When Amelia is invited to an all-expenses-paid retreat on a private island, the mysterious offer is too good to refuse. Along with six other strangers, she’s told they’re here to test a brand-new product for Timeo Technologies. But the guests’ excitement soon turns to terror when the real reason for their summons becomes clear.

Each guest has a guilty secret. And when they’re all forced to wear a memory-tracking device that reveals their dark and shameful deeds to their fellow guests, there’s no hiding from the past. This is no luxury retreat—it’s a trap they can’t get out of.

As the clock counts down to the lavish end-of-day party they’ve been promised, injuries and in-fighting split the group. But with no escape from the island—or the other guests’ most shocking secrets—Amelia begins to suspect that her only hope for survival is to be the last one standing. Can she confront her own dark past to uncover the truth—before it’s too late to get out?

I'm in the middle/working towards finishing several books. Maybe had I not run through six volumes of Attack on Titan I might have finished them. But I read those volumes, AND I'D DO IT AGAIN! The point is I'm happy to be finishing my reads for the year with another NetGalley read. Hitting that arbitrary and recently set goal of 150 books in 2020, only because of the six volumes?

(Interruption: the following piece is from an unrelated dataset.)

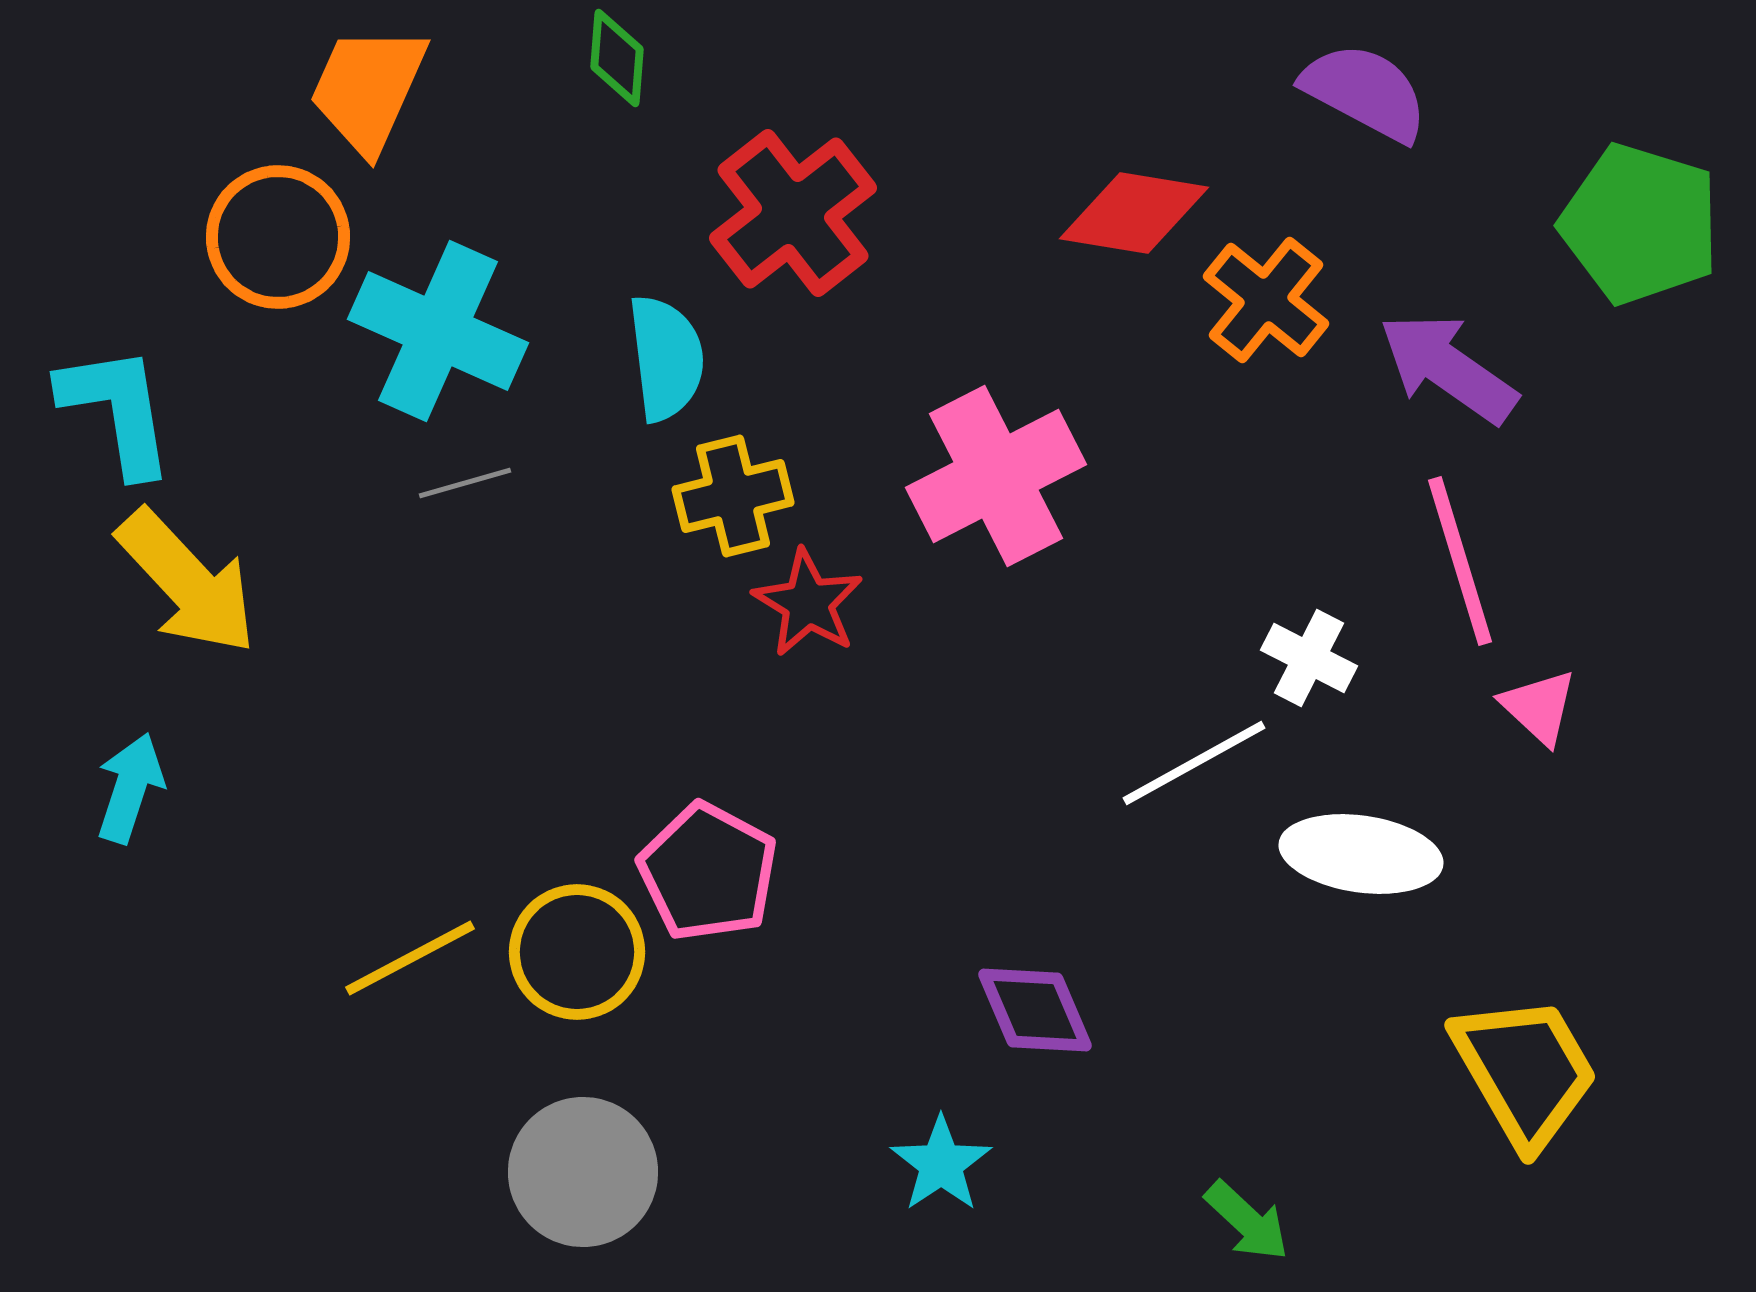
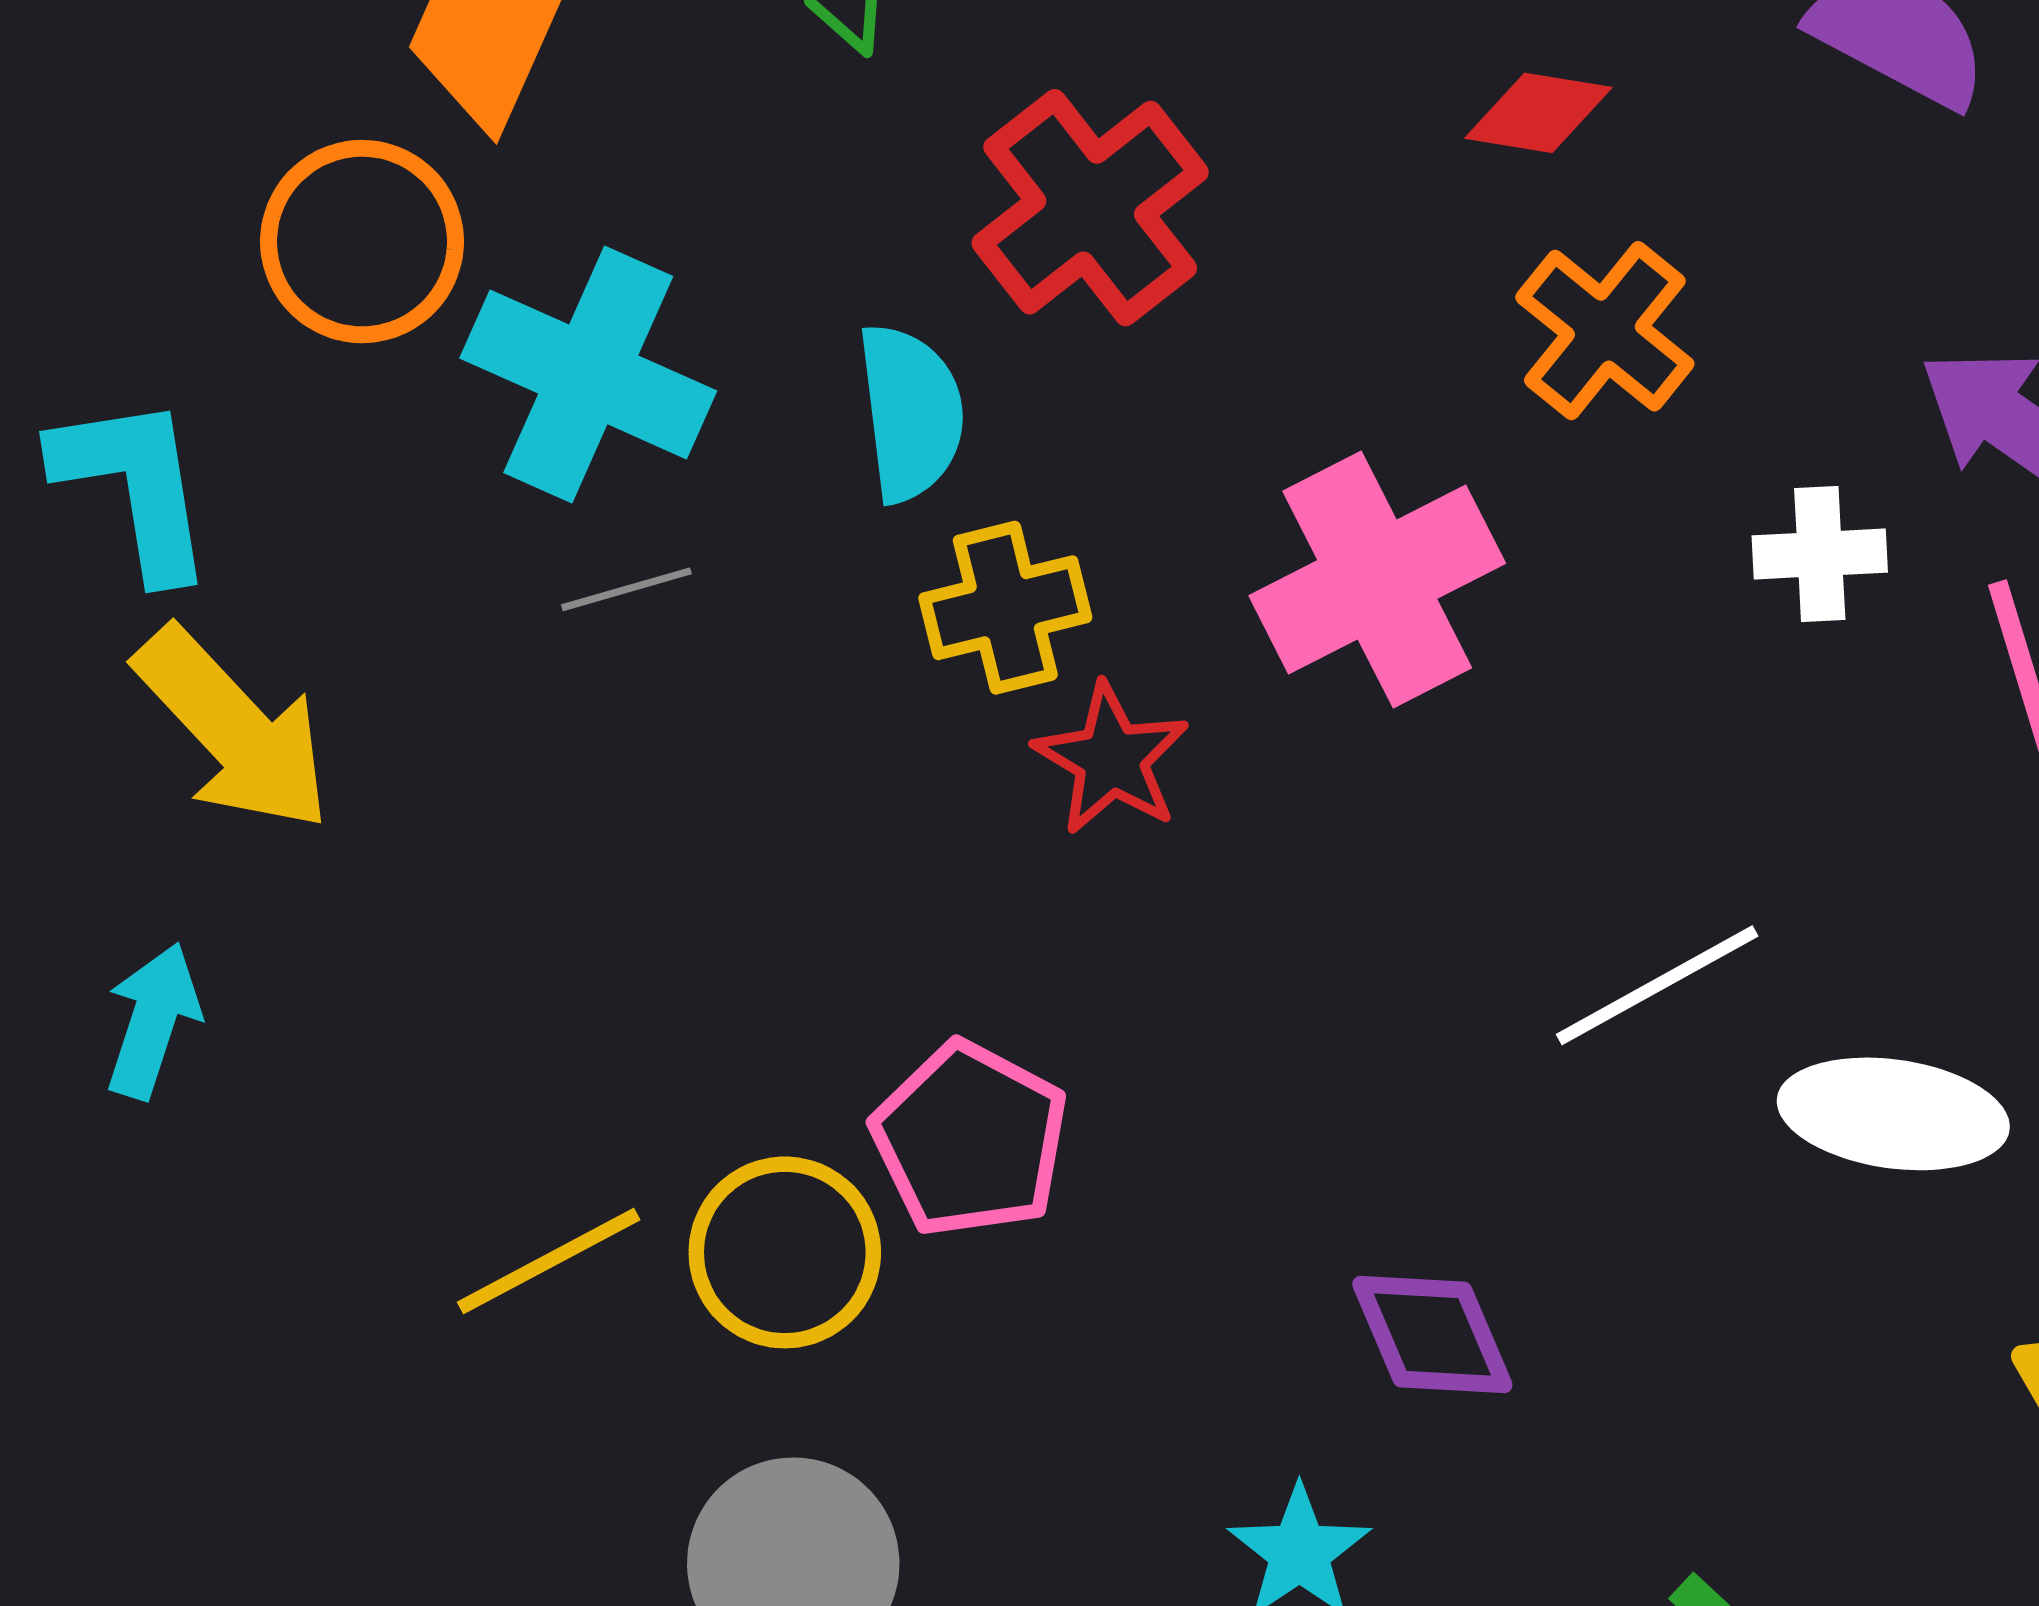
red diamond: (1134, 213) -> (1538, 113), moved, size x0.7
orange cross: (1266, 300) -> (1605, 331), moved
white cross: (1309, 658) -> (1820, 554), moved, turned -30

It felt a bit like cheating. So finishing the year with a book I'd received to review feels only right. 

Susi Holliday's The Last Resort has a really interesting, really classic feeling sell. A murder mystery type of vibe, but all on a remote island. Seven strangers plus mysterious free vacation plus secrets revealed should equal tension filled mystery murder thriller, but it didn't. Characters were well-developed with detailed backstories and personality tensions seemingly leading to last-minute group triumph, but we got none of that. The backstories went nowhere. That one character who's good at geography? Oh, that's just a random fact that has no bearing on the story. In fact, everyone's role and outlined capacity did nothing to further the plot, they just were. 

The writing isn't terrible and the story isn't the worst, but for me it went nowhere. There was no real payoff. The character actions were a bit ridiculous. After all the horror and personal invasion they'd repeatedly seen and suffered through, to just keep going along with everything so smoothly was more than a bit ridiculous. You think you've been drugged but you keep eating the free food?! I had been enjoying the story. It wasn't until the last tenth, where everything just rushed to a non-sensical conclusion, that I started to get annoyed. It wasn't a revenge plot and it wasn't about justice. At the end, like our protagonist Amelia asks, all this for what? What was the point? Character motivation provided didn't sell me on character action. All in all the ending felt rushed and I was let down. 2 stars from me.

The Last Resort was published December 01, 2020.